Show every line of the data that contains the string "cookies".

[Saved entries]
········

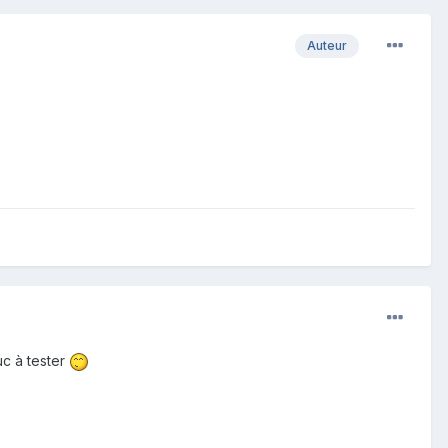
Auteur
uc à tester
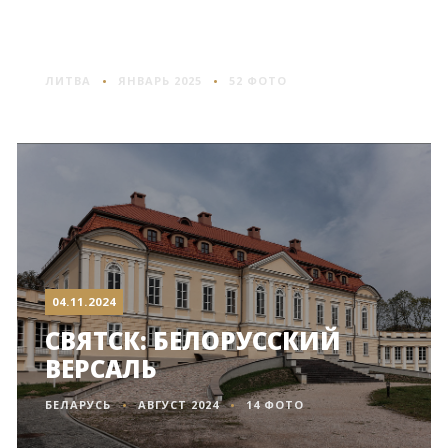
ТРАКАЙ: СЕРДЦЕ МЕЖДУ
ОЗЕРАМИ
ЛИТВА
ЯНВАРЬ 2025
52 ФОТО
04.11.2024
СВЯТСК: БЕЛОРУССКИЙ
ВЕРСАЛЬ
БЕЛАРУСЬ
АВГУСТ 2024
14 ФОТО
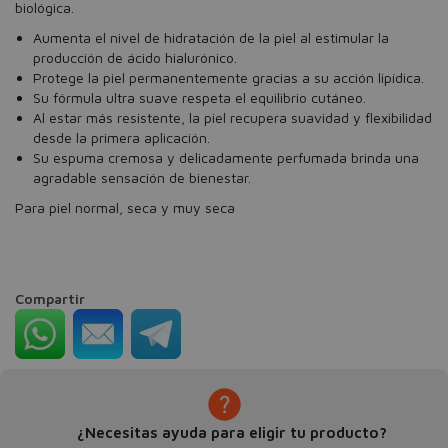
biológica.
Aumenta el nivel de hidratación de la piel al estimular la
producción de ácido hialurónico.
Protege la piel permanentemente gracias a su acción lipídica.
Su fórmula ultra suave respeta el equilibrio cutáneo.
Al estar más resistente, la piel recupera suavidad y flexibilidad
desde la primera aplicación.
Su espuma cremosa y delicadamente perfumada brinda una
agradable sensación de bienestar.
Para piel normal, seca y muy seca
Compartir
¿Necesitas ayuda para eligir tu producto?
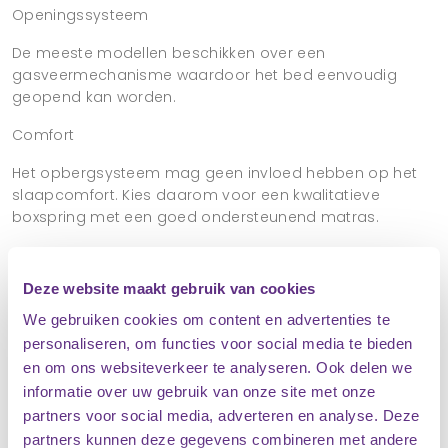
Openingssysteem
De meeste modellen beschikken over een
gasveermechanisme waardoor het bed eenvoudig
geopend kan worden.
Comfort
Het opbergsysteem mag geen invloed hebben op het
slaapcomfort. Kies daarom voor een kwalitatieve
boxspring met een goed ondersteunend matras.
Materiaal
Deze website maakt gebruik van cookies
Hoogwaardige materialen zorgen voor een langere
levensduur en een luxere uitstraling.
We gebruiken cookies om content en advertenties te
personaliseren, om functies voor social media te bieden
Afmetingen
en om ons websiteverkeer te analyseren. Ook delen we
Zorg ervoor dat de afmetingen van de boxspring
informatie over uw gebruik van onze site met onze
passen bij uw slaapkamer.
partners voor social media, adverteren en analyse. Deze
partners kunnen deze gegevens combineren met andere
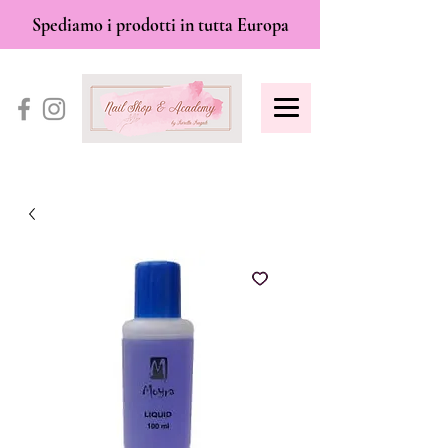
Spediamo i prodotti in tutta Europa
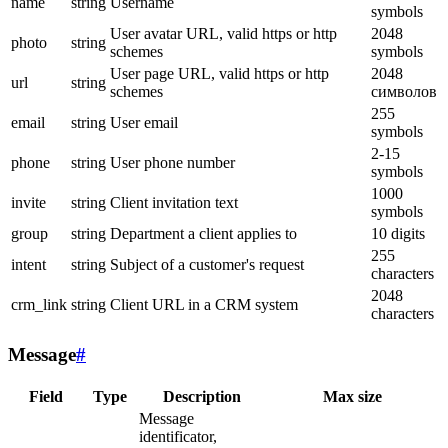
name
string
Username
symbols
User avatar URL, valid https or http
2048
photo
string
schemes
symbols
User page URL, valid https or http
2048
url
string
schemes
символов
255
email
string
User email
symbols
2-15
phone
string
User phone number
symbols
1000
invite
string
Client invitation text
symbols
group
string
Department a client applies to
10 digits
255
intent
string
Subject of a customer's request
characters
2048
crm_link
string
Client URL in a CRM system
characters
Message
#
Field
Type
Description
Max size
Message
identificator,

········

== Exercise answer ==
Deze website maakt gebruik van cookies
We gebruiken cookies om content en advertenties te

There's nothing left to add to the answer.